My original point, in contrast to Len's, was only that engineering does
not require theory.  Engineering can proceed by inducing what practices
work, or by borrowing that knowledge and enhancing it by experiment,
without knowing Why.  Engineering can proceed more rapidly and
effectively if we know Why; but it can also proceed by knowing only What
and How.  And it has done the latter for five millenia.

By comparison, a primary objective of science, and *the* primary
objective of philosophy, is to develop theory, to understand Why.  When
science goes beyond observation, it is about the development of theory.

One certainly doesn't want engineering practice to conflict with
available scientific theory (although it does from time to time).  But
where there is no theory, engineering can proceed on the basis of
observation.  And historically, a goad for scientific research has been
the effectiveness of engineering practices in areas in which no
supporting theory exists.

> EB> The trick is to recognize which expertise is needed when and
>  > apply it properly.
> I agree.  But it is impossible to have a fixed methodology for
> doing truly revolutionary research.

Indeed, but it is possible to have a "nearly fixed" methodology for
performing scientific observation, and many scientists spend their
entire careers doing just that.  You don't have to have a theory named
after you to make a major contribution.

And in the same way, it is possible to have a "nearly fixed" methodology
for doing effective engineering.  Many engineering problems do not
require major new insights; they just require analysis of the problem
space (observation) and the application of accepted principles to the
design of solutions.

Like revolutionary science, truly revolutionary engineering also
requires the engineer to "think outside the box", to make less clearly
related observations, and to apply to the development of a solution
theory and knowledge that is not commonly perceived to be related.  But
truly revolutionary engineering, and truly revolutionary science, are
the rarae aves of both disciplines.

>   However, there is an effective way to stifle creativity:
> Define and enforce sharp boundaries between disciplines.

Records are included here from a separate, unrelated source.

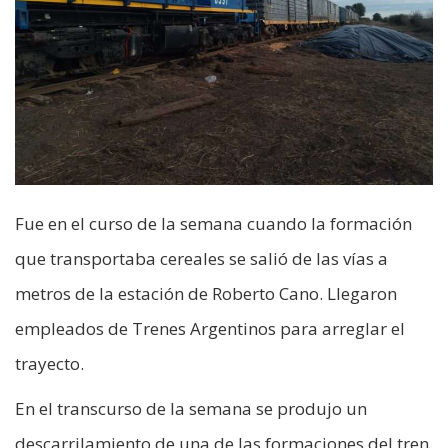
Fue en el curso de la semana cuando la formación
que transportaba cereales se salió de las vías a
metros de la estación de Roberto Cano. Llegaron
empleados de Trenes Argentinos para arreglar el
trayecto.
En el transcurso de la semana se produjo un
descarrilamiento de una de las formaciones del tren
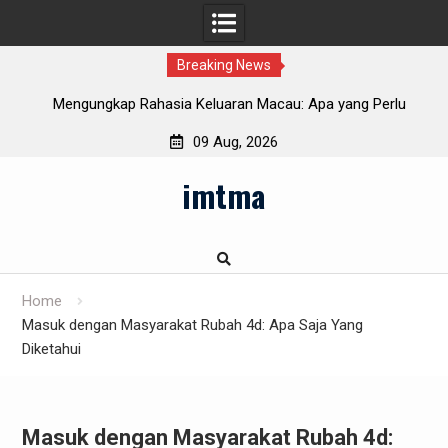
Breaking News
aw
Mengungkap Rahasia Keluaran Macau: Apa yang Perlu
Anda Ketahui
09 Aug, 2026
Skip
imtma
to
content
Home
Masuk dengan Masyarakat Rubah 4d: Apa Saja Yang
Diketahui
Masuk dengan Masyarakat Rubah 4d:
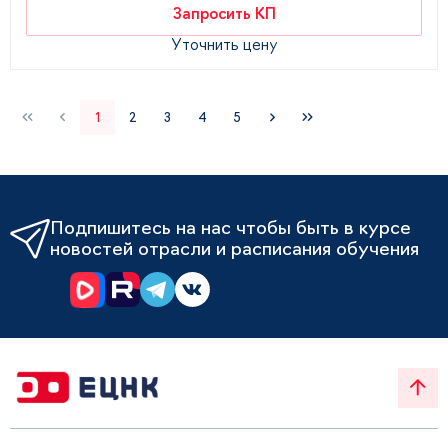
Запросить КП
Уточнить цену
1
2
3
4
5
Подпишитесь на нас чтобы быть в курсе
новостей отрасли и расписания обучения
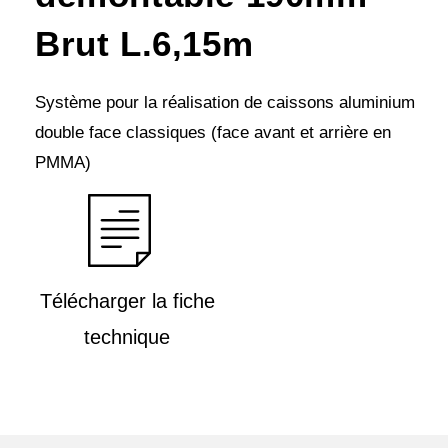
Brut L.6,15m
Système pour la réalisation de caissons aluminium
double face classiques (face avant et arrière en
PMMA)
Télécharger la fiche
technique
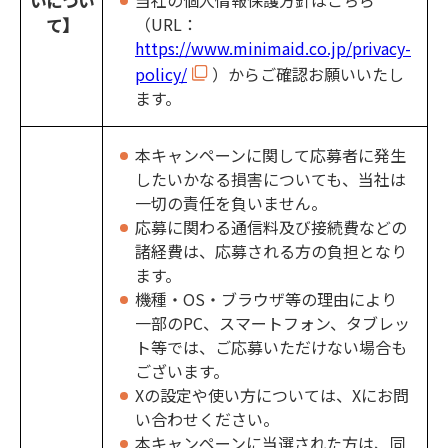
当社の個人情報保護方針はこちら
いについ
（URL：
て】
https://www.minimaid.co.jp/privacy-
policy/
）からご確認お願いいたし
ます。
本キャンペーンに関して応募者に発生
したいかなる損害についても、当社は
一切の責任を負いません。
応募に関わる通信料及び接続費などの
諸経費は、応募される方の負担となり
ます。
機種・OS・ブラウザ等の理由により
一部のPC、スマートフォン、タブレッ
ト等では、ご応募いただけない場合も
ございます。
Xの設定や使い方については、Xにお問
い合わせください。
本キャンペーンに当選された方は、同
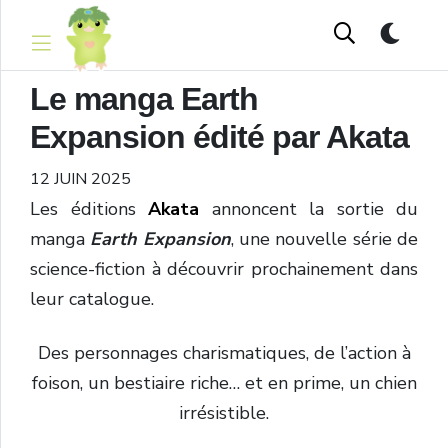
Le manga Earth
Expansion édité par Akata
12 JUIN 2025
Les éditions
Akata
annoncent la sortie du
manga
Earth Expansion
, une nouvelle série de
science-fiction à découvrir prochainement dans
leur catalogue.
Des personnages charismatiques, de l’action à
foison, un bestiaire riche… et en prime, un chien
irrésistible.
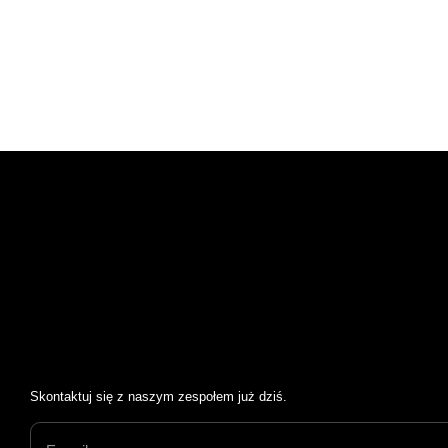
Skontaktuj się z naszym zespołem już dziś.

Of course.  But we are not talking about enforcing boundaries, or at
least I wasn't.  I was talking about defining the nature of a
discipline.  You as an individual can act in multiple disciplines, as
long as you are aware of the knowledge and behavior requirements each
imposes.  But a lot of would-be revolutionaries ignore the requirements
of their discipline(s), and therefore have none.

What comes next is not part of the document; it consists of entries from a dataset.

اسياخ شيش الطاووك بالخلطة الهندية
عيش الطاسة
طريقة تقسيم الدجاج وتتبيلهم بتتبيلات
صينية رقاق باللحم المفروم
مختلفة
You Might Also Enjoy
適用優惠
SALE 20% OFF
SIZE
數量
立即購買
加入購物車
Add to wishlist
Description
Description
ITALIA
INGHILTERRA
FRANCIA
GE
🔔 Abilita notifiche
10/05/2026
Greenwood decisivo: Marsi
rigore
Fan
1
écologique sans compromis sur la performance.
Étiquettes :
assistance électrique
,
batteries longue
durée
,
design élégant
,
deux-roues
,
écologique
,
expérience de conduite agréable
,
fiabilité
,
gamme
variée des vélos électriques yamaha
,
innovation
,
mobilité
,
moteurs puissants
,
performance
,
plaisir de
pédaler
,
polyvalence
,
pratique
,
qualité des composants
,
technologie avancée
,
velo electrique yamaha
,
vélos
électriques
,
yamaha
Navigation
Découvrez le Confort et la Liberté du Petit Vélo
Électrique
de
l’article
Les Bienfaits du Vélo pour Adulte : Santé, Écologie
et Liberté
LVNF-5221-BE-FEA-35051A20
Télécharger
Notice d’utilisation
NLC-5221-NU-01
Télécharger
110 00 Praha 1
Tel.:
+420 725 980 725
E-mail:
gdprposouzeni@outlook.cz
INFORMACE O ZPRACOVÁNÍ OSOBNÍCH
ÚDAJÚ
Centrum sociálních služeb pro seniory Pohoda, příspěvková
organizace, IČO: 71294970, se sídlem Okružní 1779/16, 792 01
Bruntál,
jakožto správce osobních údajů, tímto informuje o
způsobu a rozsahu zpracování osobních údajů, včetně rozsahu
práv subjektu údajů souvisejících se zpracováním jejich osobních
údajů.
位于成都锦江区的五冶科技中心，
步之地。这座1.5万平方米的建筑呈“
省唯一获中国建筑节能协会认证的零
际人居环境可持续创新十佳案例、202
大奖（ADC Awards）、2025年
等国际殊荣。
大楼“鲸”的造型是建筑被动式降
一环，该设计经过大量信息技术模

What you say, John, is very wise, but it is also precisely the kind of
wisdom-as-sound-byte that will be perverted by the ignorant to foolish
ends.  And in software engineering, which to my mind includes knowledge
engineering, the ignorant and undisciplined are abundant.


Edward J. Barkmeyer                        Email: edbark@xxxxxxxx
National Institute of Standards & Technology
Manufacturing Systems Integration Division
100 Bureau Drive, Stop 8263                Tel: +1 301-975-3528
Gaithersburg, MD 20899-8263                FAX: +1 301-975-4694

"The opinions expressed above do not reflect consensus of NIST,
 and have not been reviewed by any Government authority."